What's ruined the country is the change in the way houses were marketed in the late 80s early 90s. It used to be "the family home" but it became "an investment opportunity". Since then the housing stock has resided in an ever-decreasing number of hands, forcing the prices to sprial up and decreasing the affordability for the average person/family who just want to own a home.
There is not a housing shortage in NZ. Most people have accommodation. There is also not a shortage of "investors". There is a shortage of affordable rentals that also allow people to save an ever-increasing deposit and affordable homes to buy and live in, because they get promoted as investments and the investor-owners have another property to help leverage the next purchase off, resulting in ever-increasing rents.
The problem is actually the opposite of what this story would have us believe. Fifteen-twenty years ago $40,000 would buy a nice entry level home, but now those same houses sell for $220,000 to $300,000. However, real world wages for the bottom 80% of us haven't kept pace. Don't be fooled by the "average wage" that's always quoted. Take just the top 10% of earners out and it halves. An average house used to cost about one-third of one wage to service the mortgage - now it's 1.2 wages. 


Silly idea

Ok Shamubeel, I'll let my tenants treat my houses as their own. They can pay for the upkeep and repairs. I'll let them paint and wallpaper my houses as long as they pay for it out of their own pocket while still paying rent. As long as they paint it back to what it was when they moved in at the end of their lease. I'm sure that will work - it would save me a lot of money and most likely mean i would be in profit each year.

Simple fact is if it wasn’t for landlords there would be a lot more people out there paying higher costs for renting as there would not be enough rental stock out there for people to rent, pushing up rents. That would mean more people for landlords to choose from, meaning the landlords would be able pit one tenant against the other to see who can afford to pay the most. A lot of people selling houses would be left without sales, as nobody would be buying.

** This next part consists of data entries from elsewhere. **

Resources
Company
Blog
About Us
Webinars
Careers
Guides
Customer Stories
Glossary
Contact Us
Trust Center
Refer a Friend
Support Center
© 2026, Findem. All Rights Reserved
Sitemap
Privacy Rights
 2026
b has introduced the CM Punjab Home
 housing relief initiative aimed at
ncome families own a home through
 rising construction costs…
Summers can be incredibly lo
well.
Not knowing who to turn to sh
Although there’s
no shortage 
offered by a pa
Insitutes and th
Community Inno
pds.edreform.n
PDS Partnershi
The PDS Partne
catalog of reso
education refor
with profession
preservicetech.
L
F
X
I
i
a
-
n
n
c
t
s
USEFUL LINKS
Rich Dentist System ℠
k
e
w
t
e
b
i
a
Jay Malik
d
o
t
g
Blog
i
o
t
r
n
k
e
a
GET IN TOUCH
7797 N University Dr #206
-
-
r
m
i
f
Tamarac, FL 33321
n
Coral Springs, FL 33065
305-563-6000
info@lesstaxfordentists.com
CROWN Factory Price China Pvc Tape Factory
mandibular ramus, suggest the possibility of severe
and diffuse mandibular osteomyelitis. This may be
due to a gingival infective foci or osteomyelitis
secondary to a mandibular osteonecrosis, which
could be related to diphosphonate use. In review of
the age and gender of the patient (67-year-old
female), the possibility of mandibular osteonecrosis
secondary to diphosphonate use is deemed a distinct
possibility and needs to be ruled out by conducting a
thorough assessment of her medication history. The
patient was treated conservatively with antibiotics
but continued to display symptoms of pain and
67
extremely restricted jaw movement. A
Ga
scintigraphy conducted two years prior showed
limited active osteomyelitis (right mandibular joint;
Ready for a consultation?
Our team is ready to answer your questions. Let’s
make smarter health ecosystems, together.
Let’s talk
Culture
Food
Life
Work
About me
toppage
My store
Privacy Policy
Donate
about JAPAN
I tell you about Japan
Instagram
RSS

Landlords tend to spend more money in their communities then homeowners. In many cases we spend more money on insurance and rates then home owners. We are more likely to contract plumbers, builders etc to work on our rental properties then home owners do.

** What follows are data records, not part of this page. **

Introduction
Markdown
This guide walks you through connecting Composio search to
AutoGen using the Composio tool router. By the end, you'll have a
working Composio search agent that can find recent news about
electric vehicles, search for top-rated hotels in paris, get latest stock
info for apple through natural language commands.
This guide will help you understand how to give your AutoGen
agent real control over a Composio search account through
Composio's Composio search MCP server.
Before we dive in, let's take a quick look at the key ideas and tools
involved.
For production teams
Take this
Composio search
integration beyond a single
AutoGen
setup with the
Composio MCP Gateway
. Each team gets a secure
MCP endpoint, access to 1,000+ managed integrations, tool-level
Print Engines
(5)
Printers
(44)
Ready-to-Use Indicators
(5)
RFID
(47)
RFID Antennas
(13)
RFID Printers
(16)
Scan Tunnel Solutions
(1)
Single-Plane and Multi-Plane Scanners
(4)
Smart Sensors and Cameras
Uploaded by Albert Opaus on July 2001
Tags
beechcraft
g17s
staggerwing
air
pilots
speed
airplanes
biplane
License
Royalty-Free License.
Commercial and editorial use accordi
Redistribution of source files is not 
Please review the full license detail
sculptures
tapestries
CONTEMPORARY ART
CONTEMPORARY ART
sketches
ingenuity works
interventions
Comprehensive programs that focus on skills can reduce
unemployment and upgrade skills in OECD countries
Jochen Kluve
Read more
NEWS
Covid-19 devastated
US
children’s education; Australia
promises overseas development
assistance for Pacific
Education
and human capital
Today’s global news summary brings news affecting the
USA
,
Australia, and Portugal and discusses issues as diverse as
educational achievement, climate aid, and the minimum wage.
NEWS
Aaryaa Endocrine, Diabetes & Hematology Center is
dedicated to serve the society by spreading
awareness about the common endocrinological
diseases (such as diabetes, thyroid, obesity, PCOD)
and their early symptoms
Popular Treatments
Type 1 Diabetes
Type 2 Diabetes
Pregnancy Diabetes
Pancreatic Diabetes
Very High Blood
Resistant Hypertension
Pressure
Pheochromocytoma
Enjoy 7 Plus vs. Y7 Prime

In the past I have helped tenants to buy my houses by leaving the deposit in the house for them. But banks are much less likely to lend under this option now days. Most people aspire to own their own home in NZ. Having come from a family that grow up in rental houses the one thing I wanted to do more than anything else was own my own home for my family to grow up in (now I have 7). As a child I moved schools every couple of years as our lease would end due to either higher rents that my parents couldn’t afford or the house being sold.


Housing disease

Well done Shamubeel: another piercing analysis of the NZ housing fiasco, laughably called a market.